What are National Strategic Projects?

From early on in his presidency, Jokowi has sought to fuel economic growth by fast-tracking priority infrastructure developments – designating certain projects as PSNs has allowed him to do this.

PSNs are governed by Presidential Regulation No. 3 of 2016 on Acceleration of National Strategic Projects Implementation and a number of subsequent supporting statutes. Under these regulations, PSNs are afforded key incentives such as simplified permit and licensing processes, and government assistance with land procurement. Jokowi has previously stated that PSNs must also aim to reduce inequality and he has tried to use them to spread economic growth away from Java, albeit with limited success.

Since the inception of PSNs some 200-plus projects have been listed. Toll roads have encompassed most PSNs, but many other sectors have also been included – Nusantara being a prime example. However, the PIK 2 and BSD City projects do not seem to meet the meet the usual conditions of a PSN and industry experts have voiced concerns about their inclusion.
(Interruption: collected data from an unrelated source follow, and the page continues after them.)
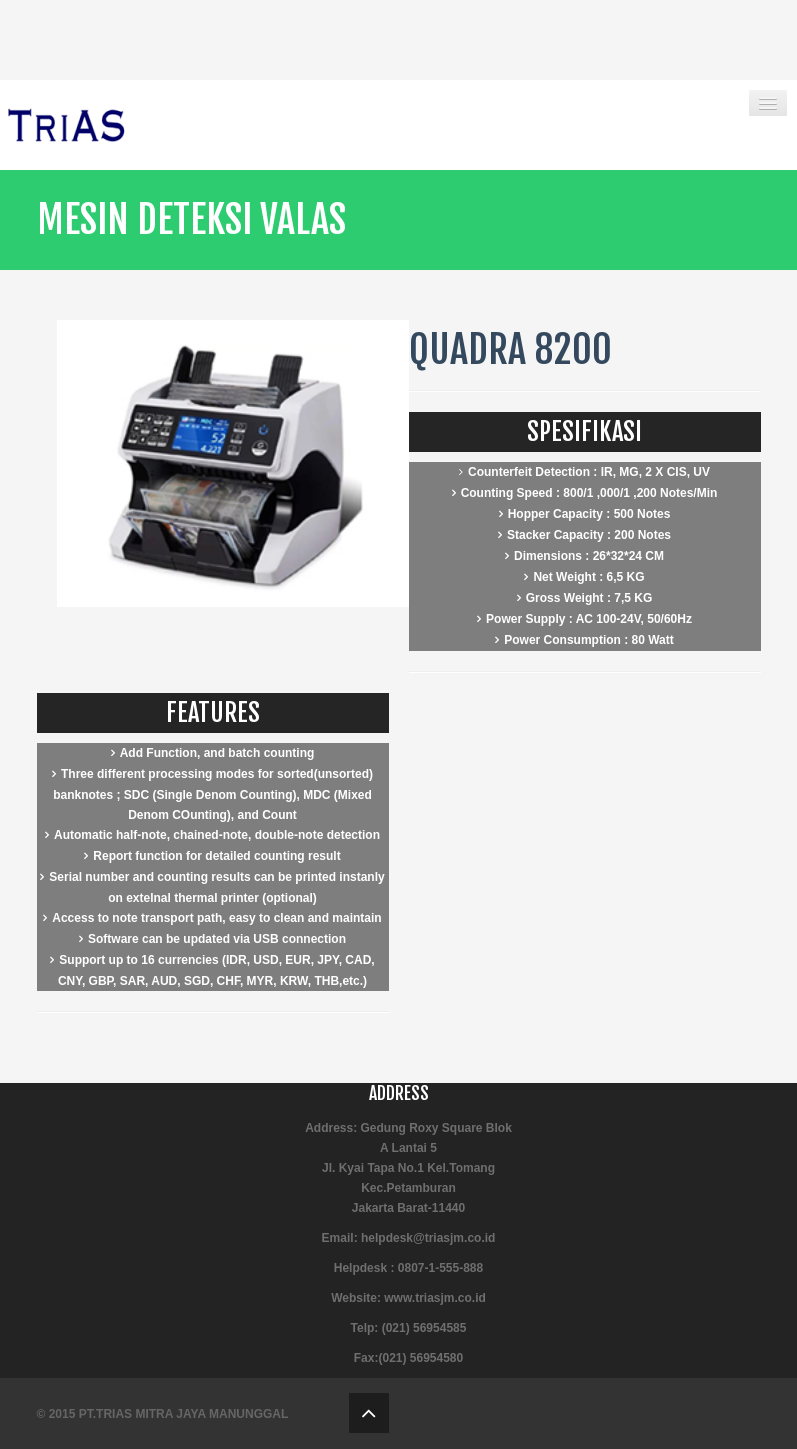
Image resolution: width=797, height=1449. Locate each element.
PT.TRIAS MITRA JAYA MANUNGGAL (184, 1414)
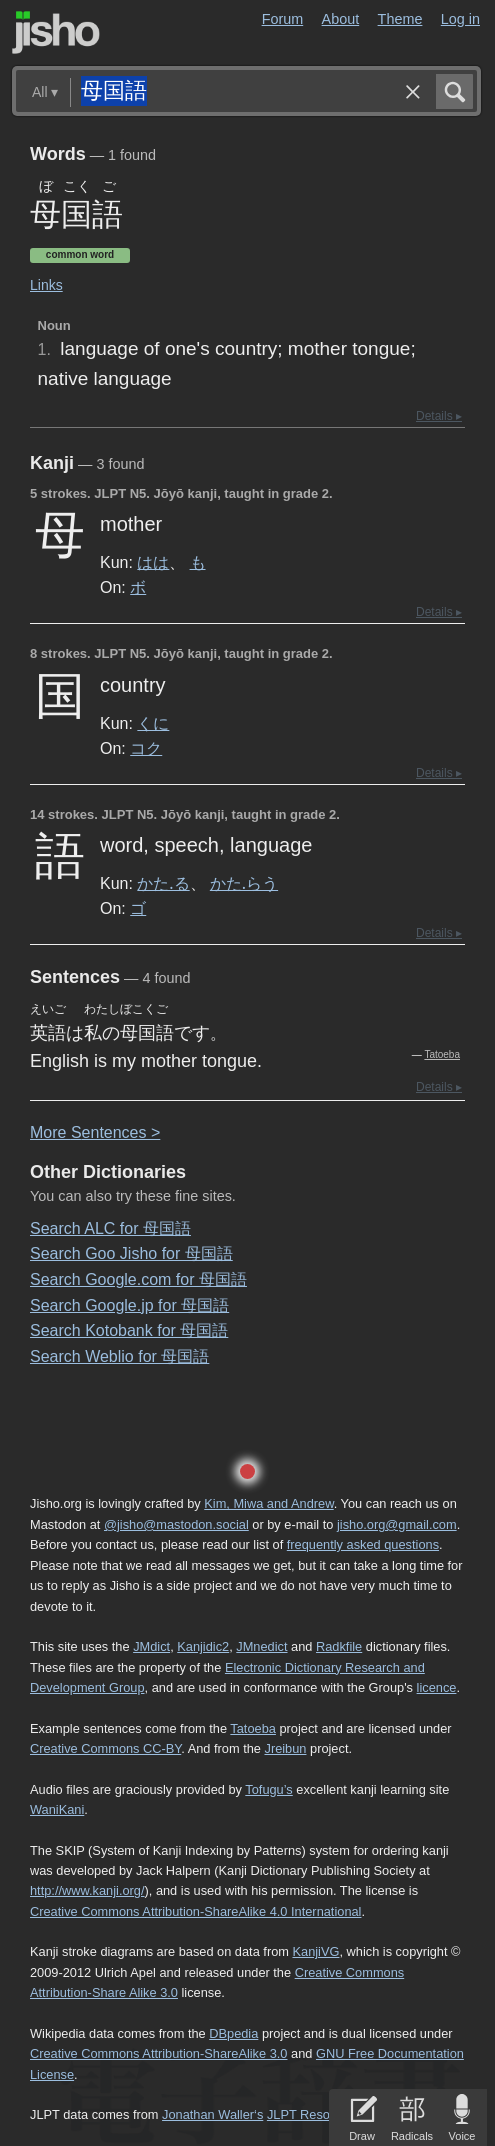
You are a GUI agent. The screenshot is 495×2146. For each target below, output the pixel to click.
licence (437, 1687)
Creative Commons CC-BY (105, 1748)
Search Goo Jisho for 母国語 (131, 1253)
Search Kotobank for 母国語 (129, 1330)
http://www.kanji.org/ (87, 1890)
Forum (283, 19)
While the emphasis on tourism or an economic zone shared by PIK 2 and BSD City is not out of the ordinary for a PSN, their Jabodetabek location – an already highly developed area – naturally raises questions. Moreover, the 14 new PSNs – including the two in Jabodetabek – will be fully privately funded unlike previous projects, which have been partly funded by the state budget (APBN).

The property oligarchs buying into Nusantara

The developers of PIK 2 and BSD City, Agung Sedayu Group (ASG) founded by Sugianto “Aguan” Kusuma and Sinar Mas Land (SML) currently led by Franky Oesman Widjaja, respectively, are two of Indonesia’s leading property developers and have extensive portfolios in Jabodetabek. They, and a handful of other prominent developers, arguably make up the current real estate oligopoly that has characterised the sector since the late New Order era.

Back then, systematic political patronage coupled with financial deregulation saw Soeharto’s business cronies engage in extensive land and real estate speculation facilitated by the state that would fundamentally shape patterns of urban development for years to come. PIK 2 and BSD City are legacies of this period.

The current circumstances see an outgoing president seeking to leave his own legacy by establishing a new and ambitious capital city, however, attracting the necessary investment—particularly from abroad—has proven difficult. Politically, Jokowi has likely secured Nusantara’s immediate future through the victory in the recent presidential elections of his preferred candidate pair, Prabowo Subianto and Jokowi’s son, Gibran Rakabuming Raka. However, financially Nusantara is vulnerable, and this has forced him to turn to domestic capital – and, it seems, to the patronage patterns of the past.

Will Nusantara be financed with favours?

Put simply, current state-capital relations concerning Nusantara are reminiscent of Soeharto-era patronage politics: it is difficult to see PIK 2 and BSD City’s prioritisation by the government as anything other than a quid pro quo for ASG and SML’s commitment to developing the new capital. At the very least, these developments show how political-economic interests and patronage models can endure through time, despite political change.

Furthermore, plans to create an agglomeration council to manage Jabodetabek once Jakarta loses its capital city status are of concern. How this body will deal with the plethora of issues the megapolitan is currently experiencing across its multiple jurisdictions remains to be seen, but given the council is overseen by the president and vice president, and PIK 2 and BSD City fall under its purview, this impending arrangement deserves very close scrutiny.

In the absence of international support, Jokowi may only get his new capital city with the help of local developers. After all, property developers are ultimately ‘relational actors’ – they are arguably best placed to connect the domestic political economy to transnational capital and foreign expertise.

However, the cost of the new capital for Jokowi ironically seems to be his support for the consolidation of Jakarta’s extended urban region as the economic centre of Indonesia.